Reputation: 41
I ran into a challenge today and I hope to get some help.
I want to merge
2 data sets. Dataset1 contains the member roster with 3 variables, the batch_id, member_num in the batch and occupation. Dataset2 consists of member license statuses.
The challenge here is that in dataset2 the member_num is represented as a variable in a way that member_num_x in dataset2 corresponds to "x" observation under variable member_num in dataset1. I need to merge
these two datasets so that in the end I have one dataset that has batch_id, member_num, occupation, and license status for each member.
Dataset1
| batch_id | member_num | occupation |
| -------- | -------- | --------
| A01 | 1 | Driver |
| A01 | 2 | Driver |
| A01 | 3 | Driver |
| A01 | 4 | Driver |
| A02 | 1 | Navigator |
| A02 | 2 | Navigator |
Dataset2
| batch_id |member_num_1|member_num_2|member_num_3|member_num_4|
| -------- | -------- | -------- | -------- | -------- |
| A01 | Yes | NA | Yes | No |
| A02 | No | | NA |
Desired Output
| batch_id | member_num | occupation | License_status
| -------- | -------- | --------
| A01 | 1 | Driver | Yes
| A01 | 2 | Driver | NA
| A01 | 3 | Driver | Yes
| A01 | 4 | Driver | No
| A02 | 1 | Navigator | No
| A02 | 2 | Navigator | NA
I have tried using the merge
command in Stata but there is no option to do this particular kind of merging. The options that are there use unique variables (almost same as joins on primary keys).
Upvotes: 0
Views: 83
Reputation: 41
The final answer with the minor edit:
clear
use "Dataset2.dta" reshape long member_num_, i(batch_id) j(member_num) rename member_num_ License_status
tempfile d2long
save d2long',replace
use "Dataset1.dta",clear
merge m:1 batch_id member_num using d2long',nogenerate keep(1 3)
Upvotes: 0
Reputation: 24845
You need to reshape d2 into long format and then merge/link on batch_id, member_num
clear
use d1
frame create d2
frame d2: use d2
frame d2: reshape long member_num_, i(batch_id) j(member_num)
frlink 1:1 batch_id member_num, frame(d2)

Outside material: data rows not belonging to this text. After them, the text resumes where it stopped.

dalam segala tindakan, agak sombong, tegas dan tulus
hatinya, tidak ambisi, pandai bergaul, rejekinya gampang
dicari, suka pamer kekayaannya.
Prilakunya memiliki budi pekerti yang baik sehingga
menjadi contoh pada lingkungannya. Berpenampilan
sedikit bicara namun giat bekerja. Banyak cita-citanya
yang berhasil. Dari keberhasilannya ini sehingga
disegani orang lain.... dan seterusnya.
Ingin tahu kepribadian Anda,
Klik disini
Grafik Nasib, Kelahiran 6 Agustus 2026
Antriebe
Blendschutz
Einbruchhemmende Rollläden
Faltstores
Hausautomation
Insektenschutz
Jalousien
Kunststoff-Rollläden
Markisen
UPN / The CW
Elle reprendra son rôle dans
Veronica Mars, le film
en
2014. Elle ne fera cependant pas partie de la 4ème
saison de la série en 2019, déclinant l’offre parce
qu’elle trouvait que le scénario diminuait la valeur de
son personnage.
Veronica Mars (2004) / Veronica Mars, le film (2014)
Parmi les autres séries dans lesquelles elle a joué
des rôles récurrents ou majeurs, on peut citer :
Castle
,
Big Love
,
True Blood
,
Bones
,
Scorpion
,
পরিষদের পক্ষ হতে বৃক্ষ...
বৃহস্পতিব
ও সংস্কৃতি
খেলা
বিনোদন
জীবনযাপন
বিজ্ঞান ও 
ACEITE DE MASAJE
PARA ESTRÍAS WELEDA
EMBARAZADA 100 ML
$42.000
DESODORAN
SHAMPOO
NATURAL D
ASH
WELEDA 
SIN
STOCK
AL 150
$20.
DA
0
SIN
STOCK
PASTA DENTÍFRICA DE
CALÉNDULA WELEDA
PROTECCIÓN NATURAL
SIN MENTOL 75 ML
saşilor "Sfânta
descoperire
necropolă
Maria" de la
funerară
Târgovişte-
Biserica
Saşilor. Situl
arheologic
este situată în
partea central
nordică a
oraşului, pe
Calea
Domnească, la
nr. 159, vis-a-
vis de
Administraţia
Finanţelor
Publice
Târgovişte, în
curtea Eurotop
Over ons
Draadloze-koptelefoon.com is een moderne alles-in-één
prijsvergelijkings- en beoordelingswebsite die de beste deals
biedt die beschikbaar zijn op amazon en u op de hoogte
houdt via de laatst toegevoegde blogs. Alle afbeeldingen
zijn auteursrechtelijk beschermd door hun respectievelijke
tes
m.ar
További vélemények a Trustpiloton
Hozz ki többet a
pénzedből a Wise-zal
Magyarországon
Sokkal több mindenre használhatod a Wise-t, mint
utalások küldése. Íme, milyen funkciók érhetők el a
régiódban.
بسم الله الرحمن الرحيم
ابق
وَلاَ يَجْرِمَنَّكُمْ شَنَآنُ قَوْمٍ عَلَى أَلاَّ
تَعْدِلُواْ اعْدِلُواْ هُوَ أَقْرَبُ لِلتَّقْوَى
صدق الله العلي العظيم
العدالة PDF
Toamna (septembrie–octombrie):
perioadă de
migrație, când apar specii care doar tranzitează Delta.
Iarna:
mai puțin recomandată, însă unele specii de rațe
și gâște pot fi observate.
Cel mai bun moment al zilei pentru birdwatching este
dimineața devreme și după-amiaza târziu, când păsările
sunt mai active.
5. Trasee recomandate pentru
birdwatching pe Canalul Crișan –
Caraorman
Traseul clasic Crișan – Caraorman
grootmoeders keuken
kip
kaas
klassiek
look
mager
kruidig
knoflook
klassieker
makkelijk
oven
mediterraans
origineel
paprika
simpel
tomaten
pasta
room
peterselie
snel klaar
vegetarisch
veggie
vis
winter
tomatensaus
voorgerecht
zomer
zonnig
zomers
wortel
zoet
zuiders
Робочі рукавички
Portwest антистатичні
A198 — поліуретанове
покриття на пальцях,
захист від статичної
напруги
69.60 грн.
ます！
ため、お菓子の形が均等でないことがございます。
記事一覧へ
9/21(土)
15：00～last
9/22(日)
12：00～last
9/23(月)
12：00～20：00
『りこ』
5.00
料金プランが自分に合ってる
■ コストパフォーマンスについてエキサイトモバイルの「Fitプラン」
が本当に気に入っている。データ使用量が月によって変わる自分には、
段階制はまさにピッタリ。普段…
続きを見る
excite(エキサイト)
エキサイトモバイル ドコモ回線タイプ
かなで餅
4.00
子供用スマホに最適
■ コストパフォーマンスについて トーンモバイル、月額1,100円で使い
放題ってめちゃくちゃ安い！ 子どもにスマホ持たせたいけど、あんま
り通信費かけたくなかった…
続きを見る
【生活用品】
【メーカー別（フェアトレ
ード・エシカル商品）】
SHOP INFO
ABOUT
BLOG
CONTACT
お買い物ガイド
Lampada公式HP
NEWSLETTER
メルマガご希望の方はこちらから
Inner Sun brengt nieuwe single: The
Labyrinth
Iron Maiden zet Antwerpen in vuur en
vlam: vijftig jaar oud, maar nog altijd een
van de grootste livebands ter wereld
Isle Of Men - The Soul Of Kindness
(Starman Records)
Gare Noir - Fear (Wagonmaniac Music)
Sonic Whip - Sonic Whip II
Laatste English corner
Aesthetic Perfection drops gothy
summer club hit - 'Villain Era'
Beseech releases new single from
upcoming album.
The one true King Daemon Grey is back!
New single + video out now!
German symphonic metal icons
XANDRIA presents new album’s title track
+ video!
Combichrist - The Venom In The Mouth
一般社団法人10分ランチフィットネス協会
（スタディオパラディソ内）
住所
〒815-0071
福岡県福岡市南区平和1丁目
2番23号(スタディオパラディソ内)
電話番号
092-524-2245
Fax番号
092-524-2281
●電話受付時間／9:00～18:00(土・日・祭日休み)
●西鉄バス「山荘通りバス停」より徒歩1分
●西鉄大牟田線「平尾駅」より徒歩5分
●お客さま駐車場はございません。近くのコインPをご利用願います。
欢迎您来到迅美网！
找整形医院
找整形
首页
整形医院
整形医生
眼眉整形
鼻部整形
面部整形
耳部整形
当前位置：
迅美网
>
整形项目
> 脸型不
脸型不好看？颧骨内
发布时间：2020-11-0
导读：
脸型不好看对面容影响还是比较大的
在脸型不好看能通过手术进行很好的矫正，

frget License_status = member_num_, from(d2)
clear
use d2
reshape long member_num_, i(batch_id) j(member_num)
rename member_num_ License_status
tempfile d2long
save `d2long',replace
use d1,clear
merge 1:1 batch_id member_num using `d2long',nogenerate keep(1 3)
batch_id member~m occupat~n d2 Licens~s
1. A01 1 Driver 1 Yes
2. A01 2 Driver 2 NA
3. A01 3 Driver 3 Yes
4. A01 4 Driver 4 No
5. A02 1 Navigator 5 No
6. A02 2 Navigator 6 NA
d1.dta:
batch_id member~m occupat~n
1. A01 1 Driver
2. A01 2 Driver
3. A01 3 Driver
4. A01 4 Driver
5. A02 1 Navigator
6. A02 2 Navigator
d2.dta:
batch_id member~1 member~2 member~3 member~4
1. A01 Yes NA Yes No
2. A02 No NA
Upvotes: 2